After the RCT and excavating the pulp if the tooth lacks sufficient material to bear the load, then a post may be placed in the root canal to support the tooth. An RCT is painless and leaves less discomfort than an extraction. However, there are lot of myths around RCT, particularly with regard to pain, inconvenience, repeated dental visits and cost. In the long run however an RCT works better as it protects the natural teeth.

Some myths about Root Canal Treatment.

Pain

Earlier anaesthesia was not administered for an RCT.  With use of anaesthesia, so the discomfort and pain felt is just as much as one feels during a restoration.  The reality is once the infected tissue is eliminated by the Endodontist the pain reduces. Advanced technology reduces the chair time considerably.

Root canal treatment causes other illness

Very often there is a misconception that once you have had a RCT you are more susceptible to future infection. This claim has been disproved nearly a century ago, for it was based on research designed before modern medicine understood the causes of diseases as we understand it today. 

Extraction is better than RCT

This was a belief that came from the information that the tooth becomes non-vital after RCT. But saving your natural teeth is always the best option. Even after RCT the tooth remains functionally and aesthetically efficient.

Caring for your teeth after RCT

Immediate: you will not require staying in bed, but an NSAID like ibuprofen is often prescribed to manage the inflammation and any swelling that might occur.
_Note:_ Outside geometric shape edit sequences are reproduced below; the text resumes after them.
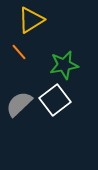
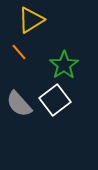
green star: rotated 24 degrees counterclockwise
gray semicircle: rotated 88 degrees counterclockwise
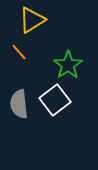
yellow triangle: moved 1 px right
green star: moved 4 px right
gray semicircle: rotated 36 degrees clockwise
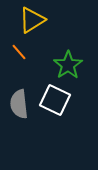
white square: rotated 28 degrees counterclockwise
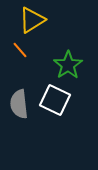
orange line: moved 1 px right, 2 px up
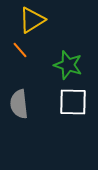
green star: rotated 20 degrees counterclockwise
white square: moved 18 px right, 2 px down; rotated 24 degrees counterclockwise
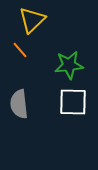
yellow triangle: rotated 12 degrees counterclockwise
green star: moved 1 px right; rotated 24 degrees counterclockwise
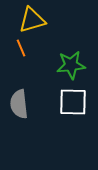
yellow triangle: rotated 28 degrees clockwise
orange line: moved 1 px right, 2 px up; rotated 18 degrees clockwise
green star: moved 2 px right
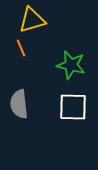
green star: rotated 20 degrees clockwise
white square: moved 5 px down
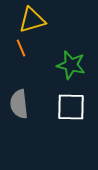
white square: moved 2 px left
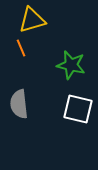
white square: moved 7 px right, 2 px down; rotated 12 degrees clockwise
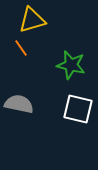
orange line: rotated 12 degrees counterclockwise
gray semicircle: rotated 108 degrees clockwise
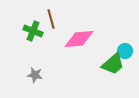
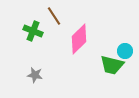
brown line: moved 3 px right, 3 px up; rotated 18 degrees counterclockwise
pink diamond: rotated 40 degrees counterclockwise
green trapezoid: moved 1 px left, 1 px down; rotated 55 degrees clockwise
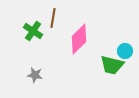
brown line: moved 1 px left, 2 px down; rotated 42 degrees clockwise
green cross: rotated 12 degrees clockwise
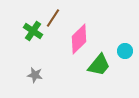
brown line: rotated 24 degrees clockwise
green trapezoid: moved 13 px left; rotated 65 degrees counterclockwise
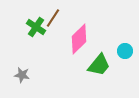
green cross: moved 3 px right, 4 px up
gray star: moved 13 px left
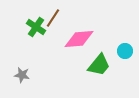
pink diamond: rotated 40 degrees clockwise
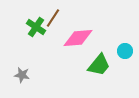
pink diamond: moved 1 px left, 1 px up
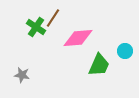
green trapezoid: rotated 15 degrees counterclockwise
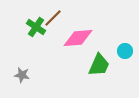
brown line: rotated 12 degrees clockwise
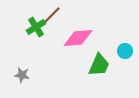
brown line: moved 1 px left, 3 px up
green cross: rotated 24 degrees clockwise
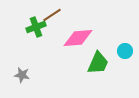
brown line: rotated 12 degrees clockwise
green cross: rotated 12 degrees clockwise
green trapezoid: moved 1 px left, 2 px up
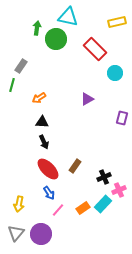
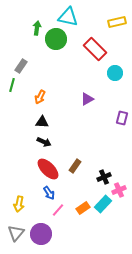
orange arrow: moved 1 px right, 1 px up; rotated 32 degrees counterclockwise
black arrow: rotated 40 degrees counterclockwise
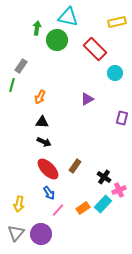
green circle: moved 1 px right, 1 px down
black cross: rotated 32 degrees counterclockwise
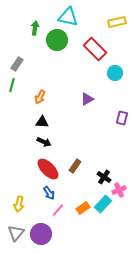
green arrow: moved 2 px left
gray rectangle: moved 4 px left, 2 px up
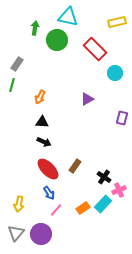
pink line: moved 2 px left
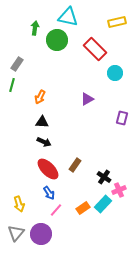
brown rectangle: moved 1 px up
yellow arrow: rotated 28 degrees counterclockwise
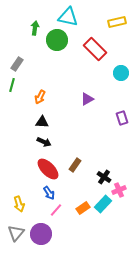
cyan circle: moved 6 px right
purple rectangle: rotated 32 degrees counterclockwise
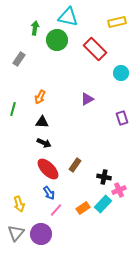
gray rectangle: moved 2 px right, 5 px up
green line: moved 1 px right, 24 px down
black arrow: moved 1 px down
black cross: rotated 24 degrees counterclockwise
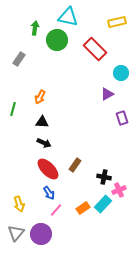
purple triangle: moved 20 px right, 5 px up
Since anaesthesia is used the mouth will numb for a few hours after the procedure, during this period food that requires chewing or food that is hot should not be eaten.

Next few days: take the medications as prescribed.  Food eaten should be soft and should require minimum chewing. Avoid eating on the side where the procedure was performed. Brush with care. The pain usually subsides in a day or two. In more severe cases a second sitting might be required to eliminate the infected tissue completely.

Long term care: do not neglect follow up appointments, and the replacement of temporary restoration with the permanent restoration or crown.

Complications are very rare with RCT; however as with any procedure there could infections, remnants of the pulp, or tooth cracking particularly if proper follow up and aftercare procedures are not completed. If the pain or swelling does not subside in the first couple of days you should contact your dentist.

It is quite likely that the RCT is less stressful during and after the procedure, as compared to situation leading up to it.  Currently technology and procedure has made the process rather painless, and mild discomfort could be present for a few days.